Open WooCommerce → Follow-ups. The heading shows Active when at least one type is enabled, or No emails enabled when both are off.

  • Sender, From name and From email. Both optional; the placeholders show what they fall back to (your store name and the site admin email). An address on your own domain delivers most reliably.
  • For each type (Thank-you, Review request):
    • Send this email, the per-type on/off switch.
    • Trigger status, the order status that schedules the email (defaults to Completed). The dropdown lists every WooCommerce order status on your store.
    • Delay (days), whole days to wait after the order reaches that status. 0 means the next daily run. Maximum 3650.
    • Subject and Body, plain-text templates. Use the tokens below.
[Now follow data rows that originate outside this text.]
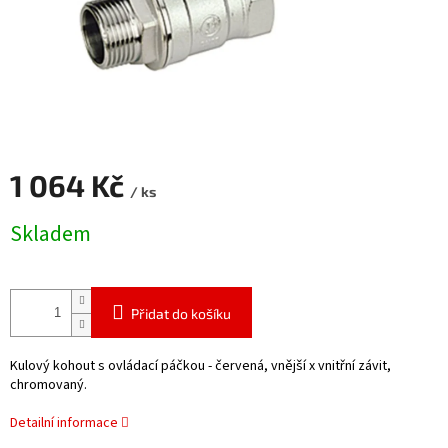
1 064 Kč
/ ks
Měrná
Skladem
cena:
Přidat do košíku
Kulový kohout s ovládací páčkou - červená, vnější x vnitřní závit,
chromovaný.
Detailní informace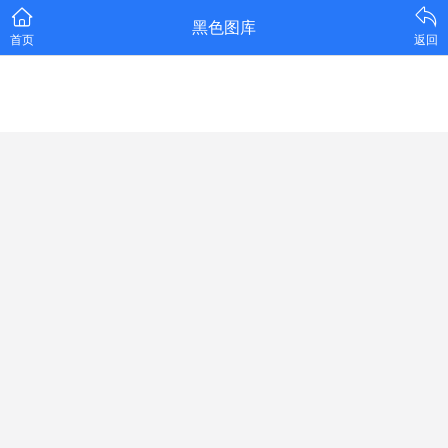
黑色图库
首页
返回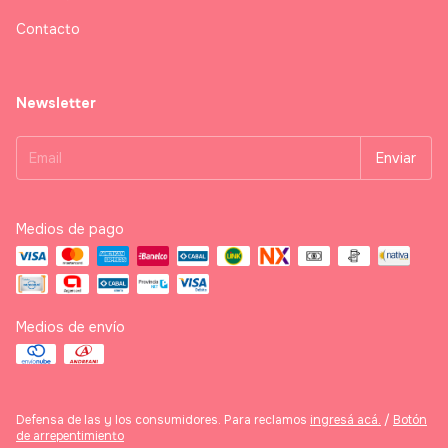
Contacto
Newsletter
Medios de pago
Medios de envío
Defensa de las y los consumidores. Para reclamos
ingresá acá.
/
Botón
de arrepentimiento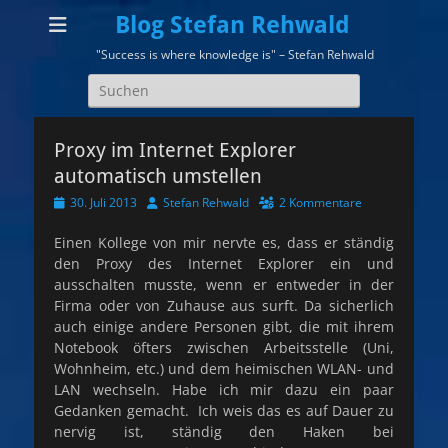
Blog Stefan Rehwald
"Success is where knowledge is" – Stefan Rehwald
Suchen
nach:
Proxy im Internet Explorer
automatisch umstellen
Veröffentlicht
Autor
30. Juli 2013
Stefan Rehwald
2 Kommentare
am
Einen Kollege von mir nervte es, dass er ständig
den Proxy des Internet Explorer ein und
ausschalten musste, wenn er entweder in der
Firma oder von Zuhause aus surft. Da sicherlich
auch einige andere Personen gibt, die mit ihrem
Notebook öfters zwischen Arbeitsstelle (Uni,
Wohnheim, etc.) und dem heimischen WLAN- und
LAN wechseln. Habe ich mir dazu ein paar
Gedanken gemacht. Ich weis das es auf Dauer zu
nervig ist, ständig den Haken bei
Click Save changes. The daily task picks up due orders from then on.

Use these in any subject or body; they are replaced per order when the email sends:

{customer} billing first name (falls back to "there" if empty)
{order} order number, prefixed with # (e.g. #1234)
{site} your site name
  1. Set a type’s Delay (days) to 0 and Save.
  2. Place a test order with a billing email you can read, and move it to the type’s trigger status.
  3. Run cron now instead of waiting for the daily event: wp cron event run followup_daily_event. (You can also wait for the natural daily run.)
  4. Confirm the email arrives.
  5. Run the command again, the same follow-up must not send a second time for that order.
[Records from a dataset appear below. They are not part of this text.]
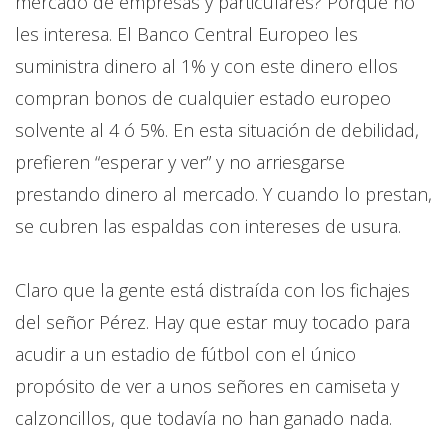
mercado de empresas y particulares? Porque no
les interesa. El Banco Central Europeo les
suministra dinero al 1% y con este dinero ellos
compran bonos de cualquier estado europeo
solvente al 4 ó 5%. En esta situación de debilidad,
prefieren “esperar y ver” y no arriesgarse
prestando dinero al mercado. Y cuando lo prestan,
se cubren las espaldas con intereses de usura.
Claro que la gente está distraída con los fichajes
del señor Pérez. Hay que estar muy tocado para
acudir a un estadio de fútbol con el único
propósito de ver a unos señores en camiseta y
calzoncillos, que todavía no han ganado nada.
If nothing arrives, the problem is almost always WordPress mail delivery, not Followup. Send yourself a test with an SMTP plugin first.

The free edition is the whole plugin: the thank-you and review-request types, per-type enable / trigger status / delay / templates, the global sender, and the idempotent daily sender.

Followup Pro (planned) adds branded HTML email bodies through the followup/mail filter, more follow-up types, and reporting. It extends the free plugin rather than unlocking it.